The collapse of the US-based Silicon Valley Bank (SVB) has raised concerns over the safety of money deposited in banks, as the fallout awakens ghosts of India’s PMC Bank crisis in 2019. While bank deposits in India are now secured up to Rs 5 lakh per person per bank, the depositors of PMC Bank found back in 2019 that their money wasn’t available for withdrawals. The banking sector remains under pressure with some economists predicting even a bigger collapse than 2008. ”The US banking system is on the verge of a much bigger collapse than 2008… Mass withdrawals from depositors seeking higher yields will result in a wave of bank failures,” tweeted Peter Schiff, financial commentator and Chief Economist & Global Strategist at Europac.
What happens to your money if a bank collapses? How much of it would you get back?
Bank deposits are currently secured up to Rs 5 lakh per person per bank, at all commercial banks such as State Bank of India, HDFC Bank, etc; all urban cooperative banks, such as Saraswat Bank, Cosmos Bank, etc; and even payments banks such as Paytm Payments Bank, Airtel Payments Bank, etc. The government of India provides deposit insurance for bank deposits. This insurance is provided by the Deposit Insurance and Credit Guarantee Corporation. If a bank fails, the DICGC will provide insurance coverage up to Rs 5 lakh for each depositor per bank. To be sure of whether a bank is insured under DICGC, a depositor may check with the respective bank branch.

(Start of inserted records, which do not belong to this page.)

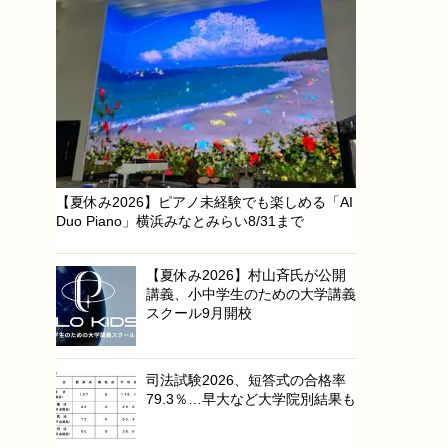
【夏休み2026】ピアノ未経験でも楽しめる「AI
Duo Piano」横浜みなとみらい8/31まで
【夏休み2026】村山斉氏が公開
講義、小中学生のための大学講義
スクール9月開校
司法試験2026、短答式の合格率
79.3％…早大など大学院別結果も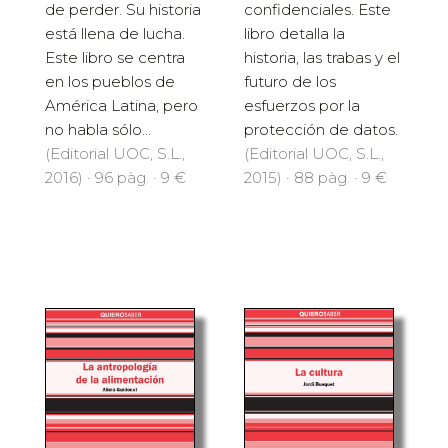
de perder. Su historia
confidenciales. Este
está llena de lucha.
libro detalla la
Este libro se centra
historia, las trabas y el
en los pueblos de
futuro de los
América Latina, pero
esfuerzos por la
no habla sólo...
protección de datos.
(Editorial UOC, S.L.,
(Editorial UOC, S.L.,
2016) · 96 pàg. · 9 €
2015) · 88 pàg. · 9 €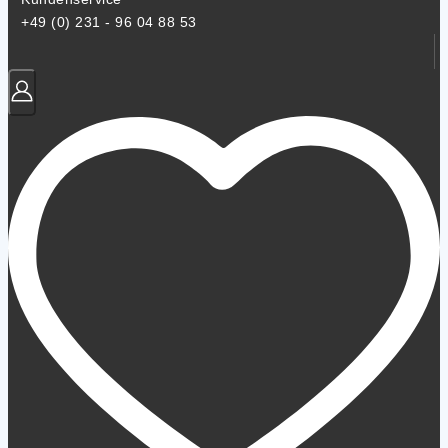
+49 (0) 231 - 96 04 88 53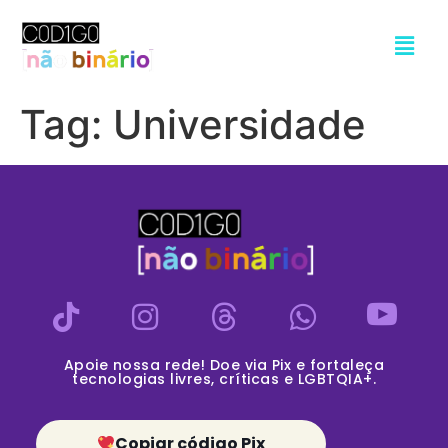
Tag:
Universidade
Apoie nossa rede! Doe via Pix e fortaleça
tecnologias livres, críticas e LGBTQIA+.
Copiar código Pix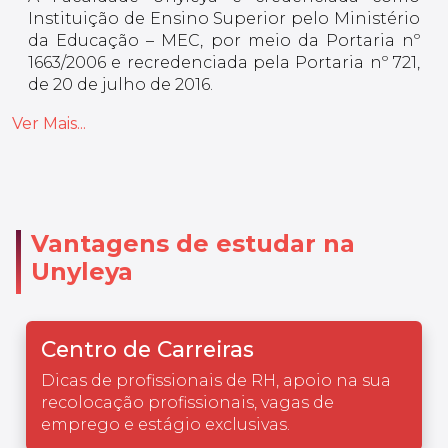
Instituição de Ensino Superior pelo Ministério
da Educação – MEC, por meio da Portaria nº
1663/2006 e recredenciada pela Portaria nº 721,
de 20 de julho de 2016.
Ver Mais...
Vantagens de estudar na
Unyleya
Centro de Carreiras
Dicas de profissionais de RH, apoio na sua
recolocação profissionais, vagas de
emprego e estágio exclusivas.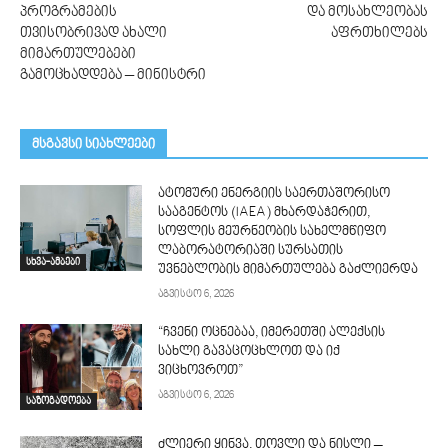
პროგრამების
და მოსახლეობას
თვისობრივად ახალი
აფრთხილებს
მიმართულებები
გამოცხადდება – მინისტრი
მსგავსი სიახლეები
ატომური ენერგიის საერთაშორისო
სააგენტოს (IAEA) მხარდაჭერით,
სოფლის მეურნეობის სახელმწიფო
ლაბორატორიაში სურსათის
სხვა-ამბები
უვნებლობის მიმართულება გაძლიერდა
აგვისტო 6, 2026
“ჩვენი ოცნებაა, იმერეთში ალექსის
სახლი გავაცოცხლოთ და იქ
ვიცხოვროთ”
აგვისტო 6, 2026
საზოგადოება
ძლიერი ყინვა, თოვლი და ნისლი –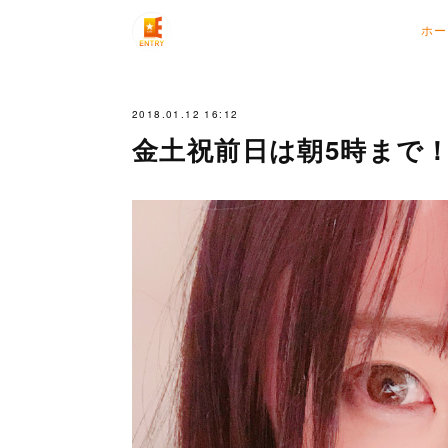
ホー
2018.01.12 16:12
金土祝前日は朝5時まで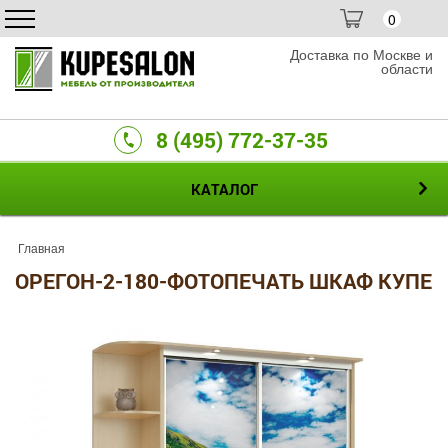
0
Доставка по Москве и
области
8 (495) 772-37-35
КАТАЛОГ
Главная
ОРЕГОН-2-180-ФОТОПЕЧАТЬ ШКАФ КУПЕ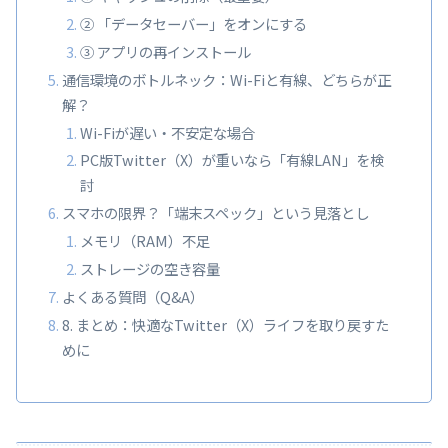
② 「データセーバー」をオンにする
③ アプリの再インストール
通信環境のボトルネック：Wi-Fiと有線、どちらが正
解？
Wi-Fiが遅い・不安定な場合
PC版Twitter（X）が重いなら「有線LAN」を検
討
スマホの限界？「端末スペック」という見落とし
メモリ（RAM）不足
ストレージの空き容量
よくある質問（Q&A）
8. まとめ：快適なTwitter（X）ライフを取り戻すた
めに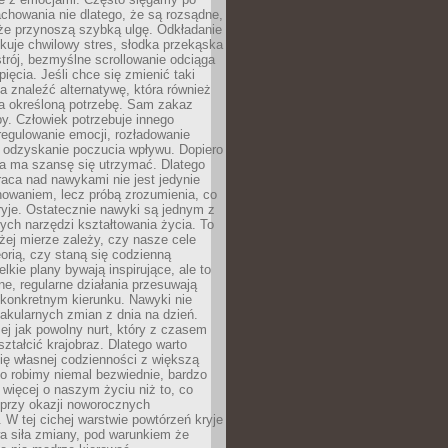
chowania nie dlatego, że są rozsądne,
 że przynoszą szybką ulgę. Odkładanie
kuje chwilowy stres, słodka przekąska
trój, bezmyślne scrollowanie odciąga
ięcia. Jeśli chce się zmienić taki
a znaleźć alternatywę, która również
a określoną potrzebę. Sam zakaz
y. Człowiek potrzebuje innego
egulowanie emocji, rozładowanie
y odzyskanie poczucia wpływu. Dopiero
a ma szansę się utrzymać. Dlatego
aca nad nawykami nie jest jedynie
howaniem, lecz próbą zrozumienia, co
ryje. Ostatecznie nawyki są jednym z
ych narzędzi kształtowania życia. To
żej mierze zależy, czy nasze cele
orią, czy staną się codzienną
elkie plany bywają inspirujące, ale to
ne, regularne działania przesuwają
 konkretnym kierunku. Nawyki nie
akularnych zmian z dnia na dzień.
zej jak powolny nurt, który z czasem
ształcić krajobraz. Dlatego warto
ię własnej codzienności z większą
o robimy niemal bezwiednie, bardzo
więcej o naszym życiu niż to, co
 przy okazji noworocznych
 W tej cichej warstwie powtórzeń kryje
a siła zmiany, pod warunkiem że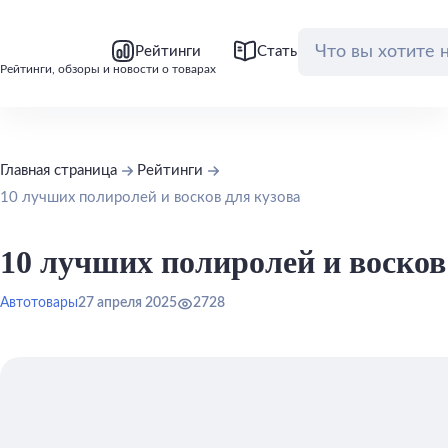
bool(false)
bool(false)
Рейтинги
Статьи
Обзоры
Рейтинги, обзоры и новости о товарах
Главная страница
Рейтинги
10 лучших полиролей и восков для кузова
10 лучших полиролей и восков
Автотовары
27 апреля 2025
2728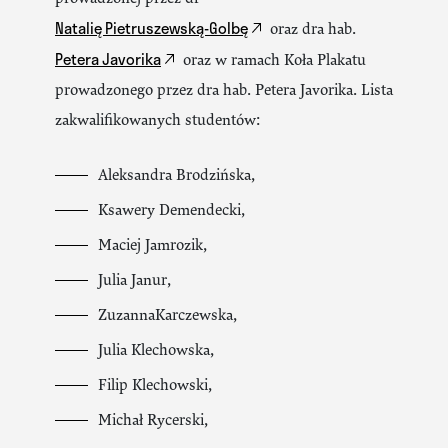
Natalię Pietruszewską-Golbę
oraz dra hab.
Petera Javorika
oraz w ramach Koła Plakatu
prowadzonego przez dra hab. Petera Javorika. Lista
zakwalifikowanych studentów:
Aleksandra Brodzińska,
Ksawery Demendecki,
Maciej Jamrozik,
Julia Janur,
ZuzannaKarczewska,
Julia Klechowska,
Filip Klechowski,
Michał Rycerski,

What if you have Rs 5 lakh each deposited in two different banks?
The deposit insurance coverage is applied separately to the deposits in each bank. So if a depositor has money in two different banks, then both deposits will be covered separately to the extent of Rs 5 lakh each under the deposit insurance coverage. If an individual has two accounts in the same bank with an amount totalling more than Rs 5 lakh, then the total cover will be limited to Rs 5 lakh. “Deposits kept in different branches of a bank are aggregated for the purpose of insurance cover and a maximum amount of up to rupees five lakhs is paid,” according to the Reserve Bank of India
What happened with PMC Bank deposits? Why were depositors not paid despite coverage?
RBI on September 24, 2019, restricted withdrawals from Punjab & Maharashtra Co-operative Bank (PMC) accounts after a loan fraud was uncovered. The withdrawals were allowed upto Rs 1000 per account for the next two days; the withdrawal limit was then raised to Rs 10,000 per account for the next seven days; it was then raised to Rs 25,000 for the next 11 days; then Rs 40,000 for next 22 days; then Rs 50000 for next few months and then it was raised to Rs 1 lakh. At the time, the deposit insurance covered a sum of only upto Rs 1 lakh per depositor, but was later increased to Rs 5 lakh. DICGC settled claims totaling Rs 3,791.55 crore, repaying money to 8,47,506 traceable depositors. However, later reports suggest that some of the PMC Bank depositors are still struggling to get some of their money back.
Which bank deposits are not insured?
DICGC insures all deposits such as savings, fixed, current, recurring, etc. deposits except the following types of deposits:
-Deposits of foreign Governments;
-Deposits of Central/State Governments;
-Deposits of State Land Development Banks with the State cooperative bank;
-Any amount due on account of and deposit received outside India
-Any amount, which has been specifically exempted by the corporation with the previous approval of Reserve Bank of India
How do banks work?
Banks take funds from people and in return give them some interest on their deposits and then lend those funds to those who need it, charging a higher interest rate. The difference between the interests is the net income of the bank.
How do banks collapse?
Banks have a broad depositor and borrower base which allows them to lend short-term deposited money for the long term. The broad customer base also ensures that not all depositors will cash out their funds at the same time. Similarly, not all borrowers are expected to collapse at the same time. If a bank provides the majority of loans to a single group or individual then the chances of collapsing increase. To avoid concentration risk, RBI has set Urban Co-Operative Banks (UCBs) exposure limits for a single borrower/party and a group of connected borrowers/parties at 15% and 25%, respectively.